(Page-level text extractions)
---------------

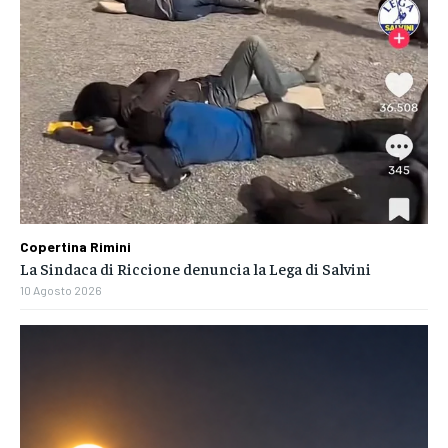
Copertina Rimini
La Sindaca di Riccione denuncia la Lega di Salvini
10 Agosto 2026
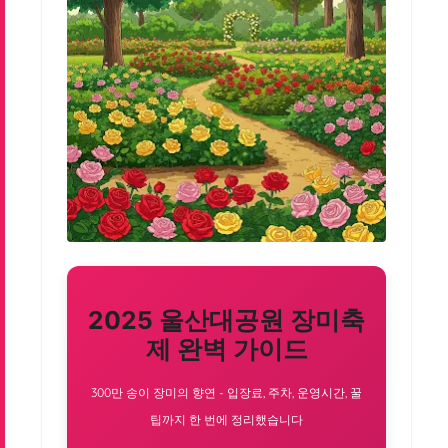
2025 울산대공원 장미축
제 완벽 가이드
300만 송이 장미의 향연 - 입장료, 주차, 운영시간, 꿀
팁까지 한 번에 정리했습니다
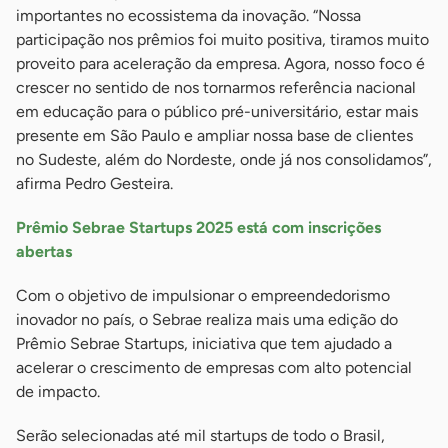
importantes no ecossistema da inovação. “Nossa
participação nos prêmios foi muito positiva, tiramos muito
proveito para aceleração da empresa. Agora, nosso foco é
crescer no sentido de nos tornarmos referência nacional
em educação para o público pré-universitário, estar mais
presente em São Paulo e ampliar nossa base de clientes
no Sudeste, além do Nordeste, onde já nos consolidamos”,
afirma Pedro Gesteira.
Prêmio Sebrae Startups 2025 está com inscrições
abertas
Com o objetivo de impulsionar o empreendedorismo
inovador no país, o Sebrae realiza mais uma edição do
Prêmio Sebrae Startups, iniciativa que tem ajudado a
acelerar o crescimento de empresas com alto potencial
de impacto.
Serão selecionadas até mil startups de todo o Brasil,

---------------

## Work to be completed
From the first line to the last, please copy the data exactly, with the pictures left out.

## Solution to this task
Copertina Rimini
La Sindaca di Riccione denuncia la Lega di Salvini
10 Agosto 2026
2025 울산대공원 장미축
제 완벽 가이드
300만 송이 장미의 향연 - 입장료, 주차, 운영시간, 꿀
팁까지 한 번에 정리했습니다
importantes no ecossistema da inovação. “Nossa
participação nos prêmios foi muito positiva, tiramos muito
proveito para aceleração da empresa. Agora, nosso foco é
crescer no sentido de nos tornarmos referência nacional
em educação para o público pré-universitário, estar mais
presente em São Paulo e ampliar nossa base de clientes
no Sudeste, além do Nordeste, onde já nos consolidamos”,
afirma Pedro Gesteira.
Prêmio Sebrae Startups 2025 está com inscrições
abertas
Com o objetivo de impulsionar o empreendedorismo
inovador no país, o Sebrae realiza mais uma edição do
Prêmio Sebrae Startups, iniciativa que tem ajudado a
acelerar o crescimento de empresas com alto potencial
de impacto.
Serão selecionadas até mil startups de todo o Brasil,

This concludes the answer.